Collected data

-------

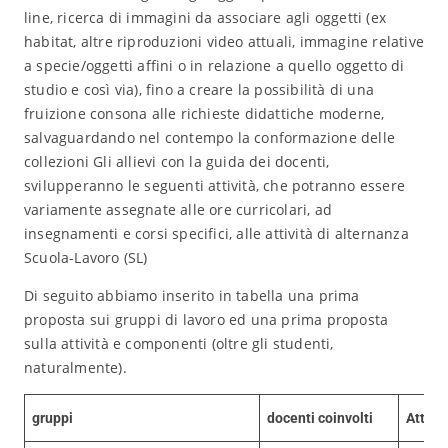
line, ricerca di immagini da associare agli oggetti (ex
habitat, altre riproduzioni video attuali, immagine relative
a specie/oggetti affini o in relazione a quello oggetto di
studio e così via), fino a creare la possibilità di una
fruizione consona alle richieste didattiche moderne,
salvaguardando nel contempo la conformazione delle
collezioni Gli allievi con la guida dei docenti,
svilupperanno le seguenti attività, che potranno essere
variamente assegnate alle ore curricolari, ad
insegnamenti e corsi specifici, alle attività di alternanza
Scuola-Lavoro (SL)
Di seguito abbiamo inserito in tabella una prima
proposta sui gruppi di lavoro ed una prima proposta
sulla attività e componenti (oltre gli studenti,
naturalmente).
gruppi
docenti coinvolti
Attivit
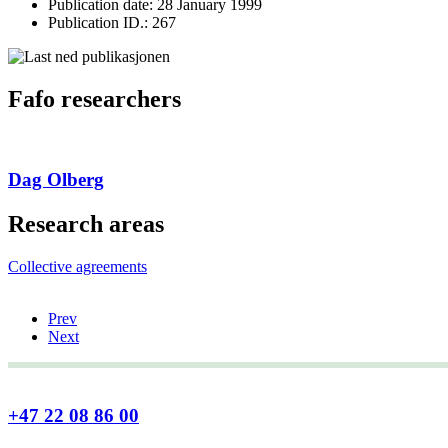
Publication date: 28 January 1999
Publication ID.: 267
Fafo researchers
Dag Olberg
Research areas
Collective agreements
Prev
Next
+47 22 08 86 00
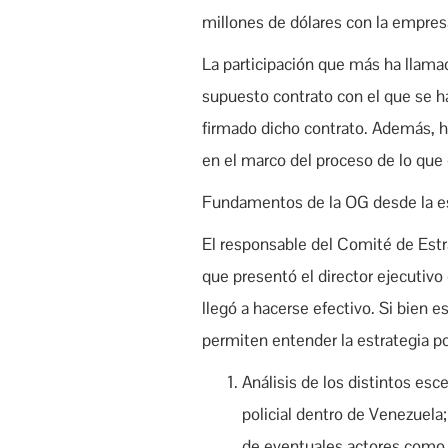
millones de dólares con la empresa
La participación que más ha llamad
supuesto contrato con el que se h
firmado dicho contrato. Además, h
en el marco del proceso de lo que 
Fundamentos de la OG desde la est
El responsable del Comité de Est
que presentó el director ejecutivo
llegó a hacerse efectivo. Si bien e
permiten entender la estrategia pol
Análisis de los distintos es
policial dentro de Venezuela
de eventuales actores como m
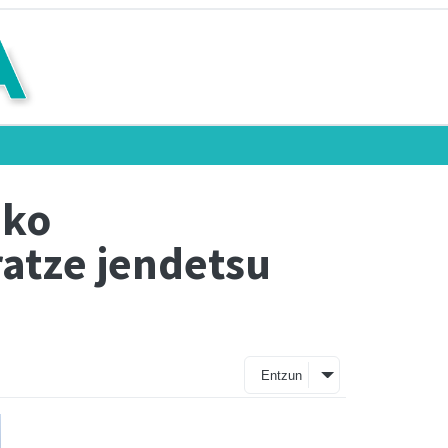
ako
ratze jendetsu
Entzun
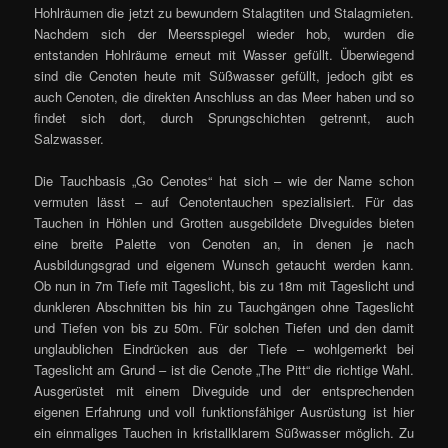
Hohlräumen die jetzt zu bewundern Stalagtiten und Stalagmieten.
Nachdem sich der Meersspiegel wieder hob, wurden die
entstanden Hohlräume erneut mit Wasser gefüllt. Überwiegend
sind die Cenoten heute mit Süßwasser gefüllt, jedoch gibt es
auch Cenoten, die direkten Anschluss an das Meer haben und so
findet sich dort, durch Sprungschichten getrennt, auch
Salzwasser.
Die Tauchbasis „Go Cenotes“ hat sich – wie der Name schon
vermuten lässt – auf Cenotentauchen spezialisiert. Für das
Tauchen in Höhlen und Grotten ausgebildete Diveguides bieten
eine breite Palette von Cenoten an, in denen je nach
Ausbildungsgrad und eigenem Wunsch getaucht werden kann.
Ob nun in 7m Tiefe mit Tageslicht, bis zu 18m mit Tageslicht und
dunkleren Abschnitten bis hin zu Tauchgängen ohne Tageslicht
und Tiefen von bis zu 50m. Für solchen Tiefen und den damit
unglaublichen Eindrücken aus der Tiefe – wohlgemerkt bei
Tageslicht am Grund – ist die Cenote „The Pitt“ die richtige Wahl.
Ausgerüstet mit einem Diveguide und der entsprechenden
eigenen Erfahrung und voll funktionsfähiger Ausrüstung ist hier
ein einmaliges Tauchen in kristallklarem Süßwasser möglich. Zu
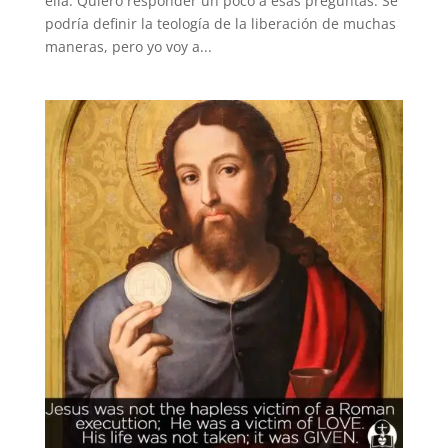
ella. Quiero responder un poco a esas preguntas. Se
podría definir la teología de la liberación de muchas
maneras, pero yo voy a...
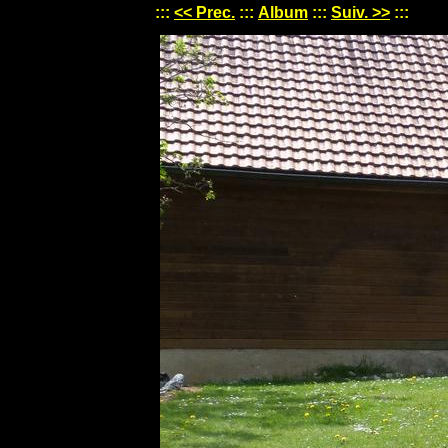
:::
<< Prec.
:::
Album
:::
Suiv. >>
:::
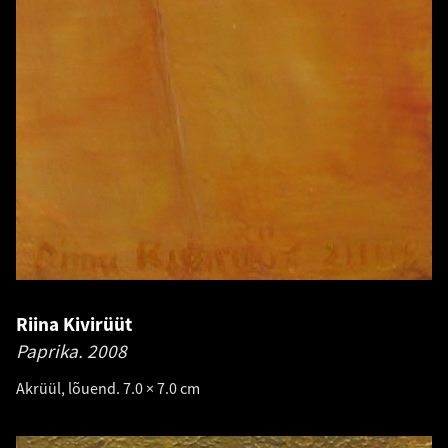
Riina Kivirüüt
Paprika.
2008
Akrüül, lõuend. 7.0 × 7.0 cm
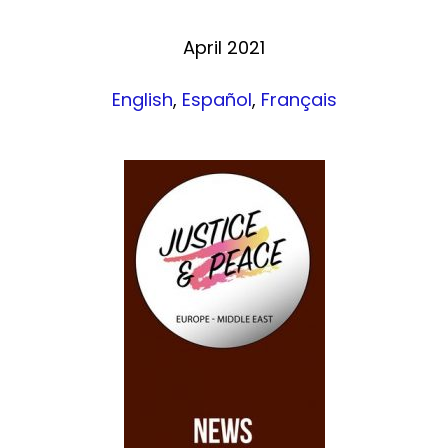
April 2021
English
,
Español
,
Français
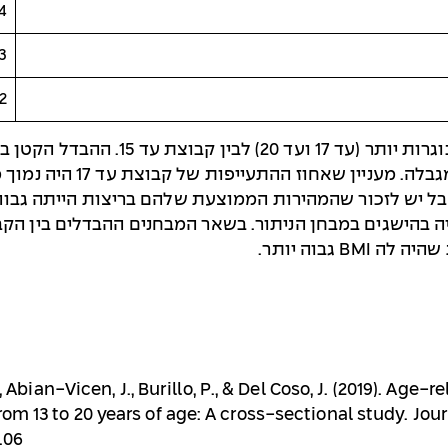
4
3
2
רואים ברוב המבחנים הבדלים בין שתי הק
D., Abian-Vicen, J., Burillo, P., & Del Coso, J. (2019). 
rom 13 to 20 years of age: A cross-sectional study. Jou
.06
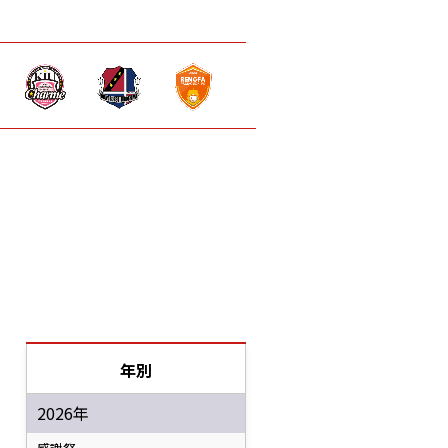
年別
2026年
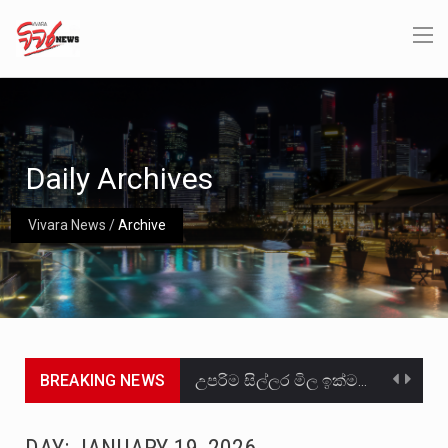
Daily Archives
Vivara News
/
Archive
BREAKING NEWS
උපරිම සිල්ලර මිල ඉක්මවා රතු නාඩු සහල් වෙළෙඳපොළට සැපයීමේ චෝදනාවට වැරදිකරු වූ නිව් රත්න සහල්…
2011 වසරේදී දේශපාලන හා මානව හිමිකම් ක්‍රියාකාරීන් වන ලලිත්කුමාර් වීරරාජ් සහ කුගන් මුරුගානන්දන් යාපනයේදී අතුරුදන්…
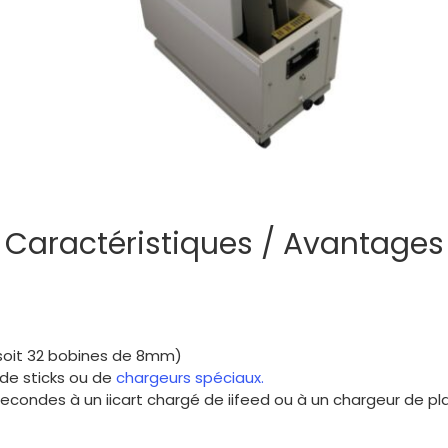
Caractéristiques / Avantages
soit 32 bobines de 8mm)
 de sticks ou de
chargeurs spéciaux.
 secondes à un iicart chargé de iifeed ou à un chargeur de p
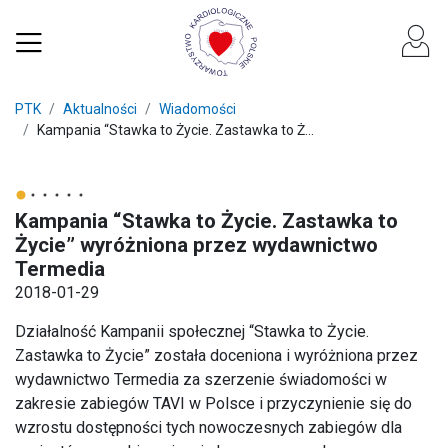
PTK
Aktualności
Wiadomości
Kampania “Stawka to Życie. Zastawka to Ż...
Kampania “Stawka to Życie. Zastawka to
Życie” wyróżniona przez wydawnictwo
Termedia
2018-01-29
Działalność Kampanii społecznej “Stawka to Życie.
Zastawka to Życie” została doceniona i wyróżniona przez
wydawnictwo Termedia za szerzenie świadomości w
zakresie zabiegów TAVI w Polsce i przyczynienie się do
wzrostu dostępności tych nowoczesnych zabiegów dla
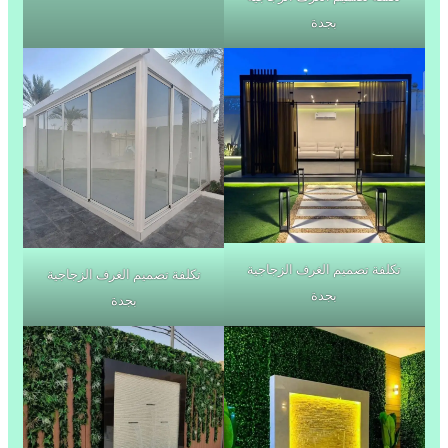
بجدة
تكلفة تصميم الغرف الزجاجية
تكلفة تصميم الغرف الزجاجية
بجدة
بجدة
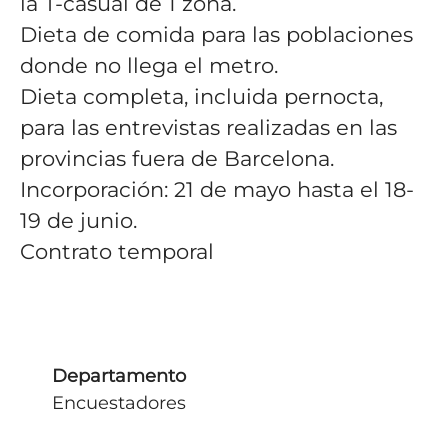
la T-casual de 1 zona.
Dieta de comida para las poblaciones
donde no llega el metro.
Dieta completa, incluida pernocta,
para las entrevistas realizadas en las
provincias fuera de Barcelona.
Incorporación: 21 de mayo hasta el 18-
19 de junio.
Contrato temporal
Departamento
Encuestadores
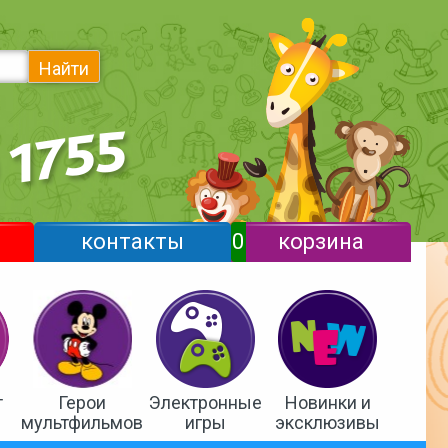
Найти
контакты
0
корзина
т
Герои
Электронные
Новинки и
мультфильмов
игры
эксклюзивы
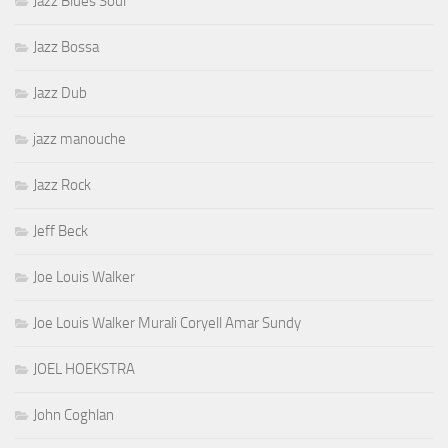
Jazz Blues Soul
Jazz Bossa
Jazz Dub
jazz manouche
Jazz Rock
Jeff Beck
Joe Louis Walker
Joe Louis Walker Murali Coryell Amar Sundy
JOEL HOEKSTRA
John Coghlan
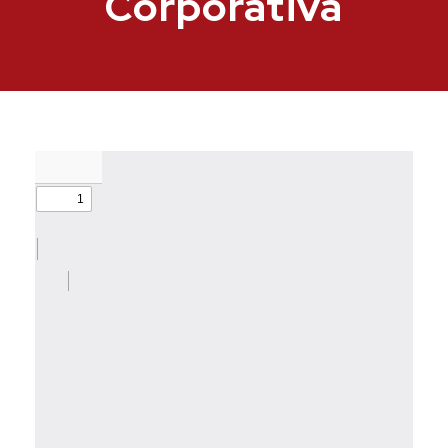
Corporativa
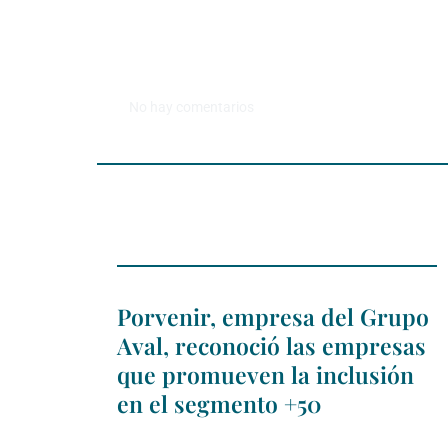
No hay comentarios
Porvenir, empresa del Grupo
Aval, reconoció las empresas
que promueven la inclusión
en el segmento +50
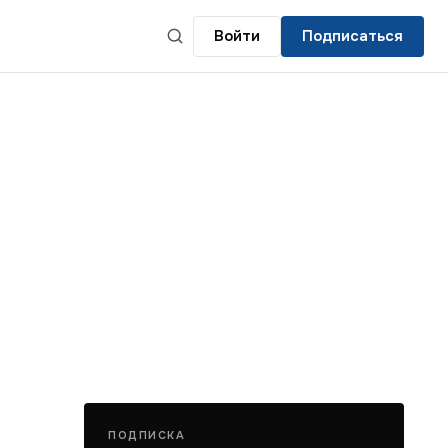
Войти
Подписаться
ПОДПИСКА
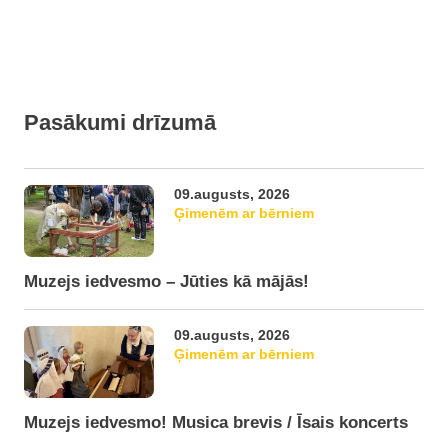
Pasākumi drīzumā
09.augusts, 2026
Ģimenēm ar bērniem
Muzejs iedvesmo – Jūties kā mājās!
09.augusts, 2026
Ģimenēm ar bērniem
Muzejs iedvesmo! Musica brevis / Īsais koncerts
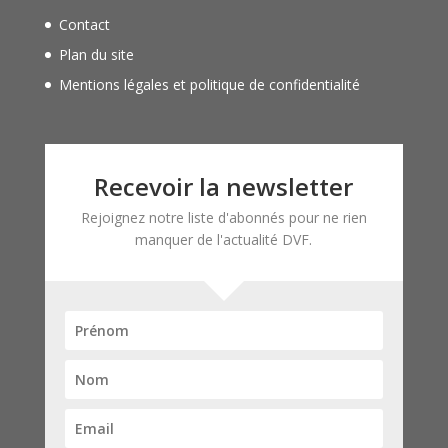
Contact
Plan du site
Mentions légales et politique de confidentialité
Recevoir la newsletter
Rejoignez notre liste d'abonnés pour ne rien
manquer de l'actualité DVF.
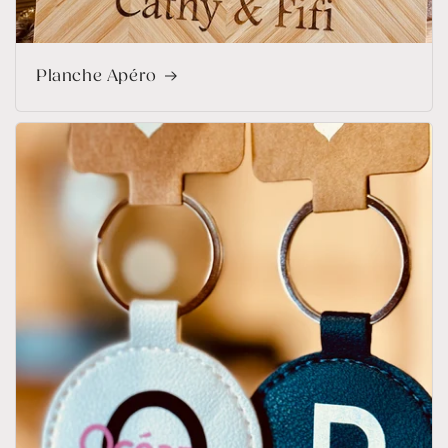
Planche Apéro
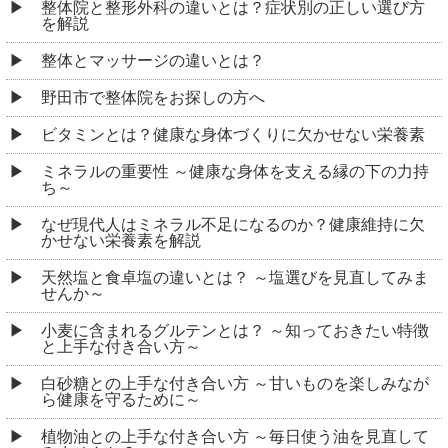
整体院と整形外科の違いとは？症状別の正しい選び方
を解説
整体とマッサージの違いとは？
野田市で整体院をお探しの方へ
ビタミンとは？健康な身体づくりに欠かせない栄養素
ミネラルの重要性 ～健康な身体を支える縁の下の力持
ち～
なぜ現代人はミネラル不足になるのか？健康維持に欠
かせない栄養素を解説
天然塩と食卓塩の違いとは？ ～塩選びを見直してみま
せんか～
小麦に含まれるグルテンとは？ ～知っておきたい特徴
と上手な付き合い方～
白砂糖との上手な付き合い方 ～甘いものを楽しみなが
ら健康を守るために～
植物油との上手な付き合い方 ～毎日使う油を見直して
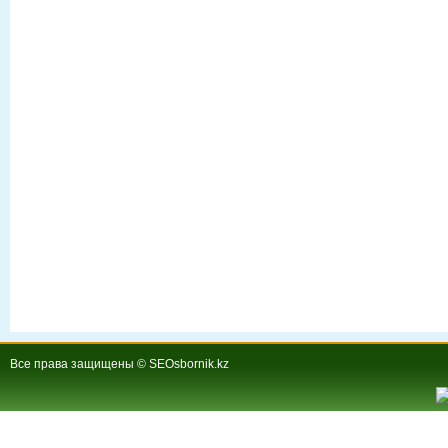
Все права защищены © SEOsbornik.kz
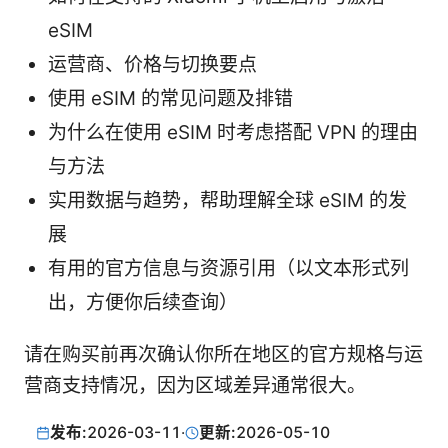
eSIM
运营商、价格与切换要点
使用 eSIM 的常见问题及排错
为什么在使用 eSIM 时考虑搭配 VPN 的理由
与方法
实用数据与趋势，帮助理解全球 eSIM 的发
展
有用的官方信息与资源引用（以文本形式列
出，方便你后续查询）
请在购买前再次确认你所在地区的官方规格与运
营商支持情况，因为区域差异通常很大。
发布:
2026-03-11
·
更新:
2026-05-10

-------

The answer must be every line of the entries that includes the word "Kampania".

* **Response area**:
Kampania “Stawka to Życie. Zastawka to Ż...
Kampania “Stawka to Życie. Zastawka to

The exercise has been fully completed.